An L-Band Ocean Geophysical Model Function Derived From PALSAR

Abstract

This paper examines L-band normalized radar cross section (NRCS) dependence on ocean surface wind. More than 90 000 match-ups, each consisting of the L-band HH NRCS, incidence angles, wind speeds, and wind directions, were collected from the Phased-Array L-Band Synthetic Aperture Radar (PALSAR) and scatterometer wind vectors. Based on the match-ups, the L-band HH NRCS dependence on incidence angle and wind vector is modeled for 0-20-m/s wind speeds and 17deg-43deg incidence angles. The derived relation indicates that the wind sensitivity of the L-band NRCS is less than that of the C-band at moderate winds and large incidence angles, whereas comparable at stronger winds ((>10 m/s) and small incidence angles. The upwind-crosswind difference is amplified in the 10-15-m/s range followed by an almost zero amplitude from 4 to 8 m/s, which represents a clear phase shift with the C-band VV and Ku-band HH models. Wind speeds are then estimated from the match-ups, based on the derived model function.
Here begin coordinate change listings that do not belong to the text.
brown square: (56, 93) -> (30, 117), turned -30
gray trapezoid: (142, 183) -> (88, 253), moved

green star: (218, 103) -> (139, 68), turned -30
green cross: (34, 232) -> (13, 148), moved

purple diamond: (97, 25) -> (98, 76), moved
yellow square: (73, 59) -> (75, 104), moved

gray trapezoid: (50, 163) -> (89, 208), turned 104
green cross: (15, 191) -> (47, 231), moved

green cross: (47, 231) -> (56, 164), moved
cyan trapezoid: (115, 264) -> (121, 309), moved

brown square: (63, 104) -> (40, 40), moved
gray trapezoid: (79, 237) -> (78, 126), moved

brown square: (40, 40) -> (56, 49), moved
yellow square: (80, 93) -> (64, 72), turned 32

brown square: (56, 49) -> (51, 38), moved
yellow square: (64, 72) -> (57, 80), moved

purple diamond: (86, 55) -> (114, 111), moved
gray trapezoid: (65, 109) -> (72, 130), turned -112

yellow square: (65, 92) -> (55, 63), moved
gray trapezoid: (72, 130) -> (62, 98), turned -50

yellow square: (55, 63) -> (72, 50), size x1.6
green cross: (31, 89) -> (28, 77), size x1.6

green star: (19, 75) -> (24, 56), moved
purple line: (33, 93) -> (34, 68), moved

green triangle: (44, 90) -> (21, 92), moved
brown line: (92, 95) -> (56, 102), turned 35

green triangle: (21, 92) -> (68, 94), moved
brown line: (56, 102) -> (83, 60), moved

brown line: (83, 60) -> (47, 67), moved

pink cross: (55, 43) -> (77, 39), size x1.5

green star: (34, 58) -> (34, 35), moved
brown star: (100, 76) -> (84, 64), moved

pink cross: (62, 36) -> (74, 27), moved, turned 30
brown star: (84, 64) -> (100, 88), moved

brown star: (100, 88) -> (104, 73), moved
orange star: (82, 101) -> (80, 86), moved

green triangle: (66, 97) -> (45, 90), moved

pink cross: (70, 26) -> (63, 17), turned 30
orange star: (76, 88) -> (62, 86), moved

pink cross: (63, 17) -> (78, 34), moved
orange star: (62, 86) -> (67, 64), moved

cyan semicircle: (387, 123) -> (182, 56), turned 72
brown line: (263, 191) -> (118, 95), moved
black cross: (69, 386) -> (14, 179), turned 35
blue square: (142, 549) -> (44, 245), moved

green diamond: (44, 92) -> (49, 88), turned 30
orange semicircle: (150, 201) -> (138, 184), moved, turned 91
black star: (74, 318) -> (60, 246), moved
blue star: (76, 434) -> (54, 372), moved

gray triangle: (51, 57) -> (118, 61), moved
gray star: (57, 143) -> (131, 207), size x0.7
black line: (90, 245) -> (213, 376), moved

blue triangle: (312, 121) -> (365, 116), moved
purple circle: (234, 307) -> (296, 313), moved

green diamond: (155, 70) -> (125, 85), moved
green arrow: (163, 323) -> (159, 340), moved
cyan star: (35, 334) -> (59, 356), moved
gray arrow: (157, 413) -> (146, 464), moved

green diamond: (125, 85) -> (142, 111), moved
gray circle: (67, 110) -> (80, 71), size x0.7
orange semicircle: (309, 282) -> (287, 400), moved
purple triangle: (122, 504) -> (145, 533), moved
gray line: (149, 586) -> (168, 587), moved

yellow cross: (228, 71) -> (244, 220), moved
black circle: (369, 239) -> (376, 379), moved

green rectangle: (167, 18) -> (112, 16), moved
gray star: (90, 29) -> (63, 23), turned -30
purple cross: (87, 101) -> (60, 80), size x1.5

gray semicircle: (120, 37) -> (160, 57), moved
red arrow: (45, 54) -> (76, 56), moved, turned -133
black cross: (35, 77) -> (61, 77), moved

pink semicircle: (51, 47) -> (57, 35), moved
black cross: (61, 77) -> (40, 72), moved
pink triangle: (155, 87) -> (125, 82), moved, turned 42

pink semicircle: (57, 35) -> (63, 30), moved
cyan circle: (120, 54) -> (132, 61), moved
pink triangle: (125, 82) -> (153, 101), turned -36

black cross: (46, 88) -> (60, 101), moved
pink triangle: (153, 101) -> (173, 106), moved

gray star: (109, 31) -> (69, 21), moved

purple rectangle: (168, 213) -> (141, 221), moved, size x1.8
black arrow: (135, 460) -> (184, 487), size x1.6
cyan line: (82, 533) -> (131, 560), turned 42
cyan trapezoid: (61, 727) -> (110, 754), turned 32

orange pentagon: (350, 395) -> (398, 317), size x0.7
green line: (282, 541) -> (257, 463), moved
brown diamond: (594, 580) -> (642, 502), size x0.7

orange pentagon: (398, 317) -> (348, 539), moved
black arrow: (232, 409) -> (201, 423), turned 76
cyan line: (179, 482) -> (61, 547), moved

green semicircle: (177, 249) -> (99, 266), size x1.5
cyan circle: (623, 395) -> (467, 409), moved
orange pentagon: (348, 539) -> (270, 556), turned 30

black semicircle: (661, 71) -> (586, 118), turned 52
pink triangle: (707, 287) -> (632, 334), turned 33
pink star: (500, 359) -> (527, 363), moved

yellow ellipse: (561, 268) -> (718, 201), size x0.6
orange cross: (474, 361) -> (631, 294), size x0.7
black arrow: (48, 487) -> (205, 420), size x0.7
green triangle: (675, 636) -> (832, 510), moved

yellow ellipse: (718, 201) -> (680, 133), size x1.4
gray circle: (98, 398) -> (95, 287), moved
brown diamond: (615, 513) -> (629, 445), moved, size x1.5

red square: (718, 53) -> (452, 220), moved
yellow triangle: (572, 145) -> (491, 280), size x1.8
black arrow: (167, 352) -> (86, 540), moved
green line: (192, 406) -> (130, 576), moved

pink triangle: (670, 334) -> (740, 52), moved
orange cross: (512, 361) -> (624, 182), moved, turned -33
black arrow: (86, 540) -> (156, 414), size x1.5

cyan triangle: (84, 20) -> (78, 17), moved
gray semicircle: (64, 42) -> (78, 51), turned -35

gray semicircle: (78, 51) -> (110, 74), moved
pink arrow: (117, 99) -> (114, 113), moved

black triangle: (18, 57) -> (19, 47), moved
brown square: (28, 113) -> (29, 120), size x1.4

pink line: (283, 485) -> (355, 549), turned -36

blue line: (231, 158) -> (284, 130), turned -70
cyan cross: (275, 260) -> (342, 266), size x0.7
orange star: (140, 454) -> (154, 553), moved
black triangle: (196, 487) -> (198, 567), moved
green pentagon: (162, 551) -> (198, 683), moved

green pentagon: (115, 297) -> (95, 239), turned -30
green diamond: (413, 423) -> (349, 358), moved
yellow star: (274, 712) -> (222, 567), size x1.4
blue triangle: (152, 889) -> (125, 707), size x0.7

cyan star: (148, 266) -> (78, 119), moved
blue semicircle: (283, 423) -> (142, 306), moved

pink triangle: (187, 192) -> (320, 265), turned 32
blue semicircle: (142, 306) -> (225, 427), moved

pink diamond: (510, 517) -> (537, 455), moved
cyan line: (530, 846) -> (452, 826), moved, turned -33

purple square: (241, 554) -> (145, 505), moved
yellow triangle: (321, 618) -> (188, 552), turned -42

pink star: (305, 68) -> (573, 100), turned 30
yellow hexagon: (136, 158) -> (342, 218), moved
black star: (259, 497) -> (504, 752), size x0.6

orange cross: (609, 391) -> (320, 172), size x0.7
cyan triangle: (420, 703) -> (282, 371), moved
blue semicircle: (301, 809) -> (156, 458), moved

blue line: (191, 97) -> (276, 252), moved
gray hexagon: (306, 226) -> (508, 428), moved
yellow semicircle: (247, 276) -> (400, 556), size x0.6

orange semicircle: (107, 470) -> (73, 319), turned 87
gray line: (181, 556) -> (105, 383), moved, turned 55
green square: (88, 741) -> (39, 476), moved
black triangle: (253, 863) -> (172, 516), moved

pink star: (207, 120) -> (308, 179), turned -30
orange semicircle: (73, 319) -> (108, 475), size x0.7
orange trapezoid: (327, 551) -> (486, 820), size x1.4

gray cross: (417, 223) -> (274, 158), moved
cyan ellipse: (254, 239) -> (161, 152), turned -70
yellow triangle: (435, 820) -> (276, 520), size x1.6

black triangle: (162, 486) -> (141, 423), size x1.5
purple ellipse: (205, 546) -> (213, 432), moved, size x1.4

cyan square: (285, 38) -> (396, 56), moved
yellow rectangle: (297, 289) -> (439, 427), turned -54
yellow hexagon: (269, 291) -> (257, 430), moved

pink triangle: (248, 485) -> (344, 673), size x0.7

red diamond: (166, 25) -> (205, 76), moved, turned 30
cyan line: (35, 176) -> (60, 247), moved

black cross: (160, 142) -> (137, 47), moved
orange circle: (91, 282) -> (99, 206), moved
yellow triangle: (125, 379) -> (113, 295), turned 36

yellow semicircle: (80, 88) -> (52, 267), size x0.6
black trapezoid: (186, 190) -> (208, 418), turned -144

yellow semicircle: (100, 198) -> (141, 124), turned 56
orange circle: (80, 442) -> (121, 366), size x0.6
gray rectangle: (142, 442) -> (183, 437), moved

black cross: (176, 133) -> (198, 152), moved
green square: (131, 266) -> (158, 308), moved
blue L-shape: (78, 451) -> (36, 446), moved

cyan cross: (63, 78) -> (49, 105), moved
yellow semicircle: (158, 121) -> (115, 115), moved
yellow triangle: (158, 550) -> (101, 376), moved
A comparison with the reference scatterometer winds reveals a 0.05-m/s bias and a 1.85-m/s root mean square error, where crosswind data give rise to large errors due to low wind sensitivity at wind speeds of around 10 m/s, particularly at large incidence angles. The L-band NRCS behavior in strong winds (>20 m/s), at which the C-band is saturated, was not determined in the current model due to the limited number of the match-ups.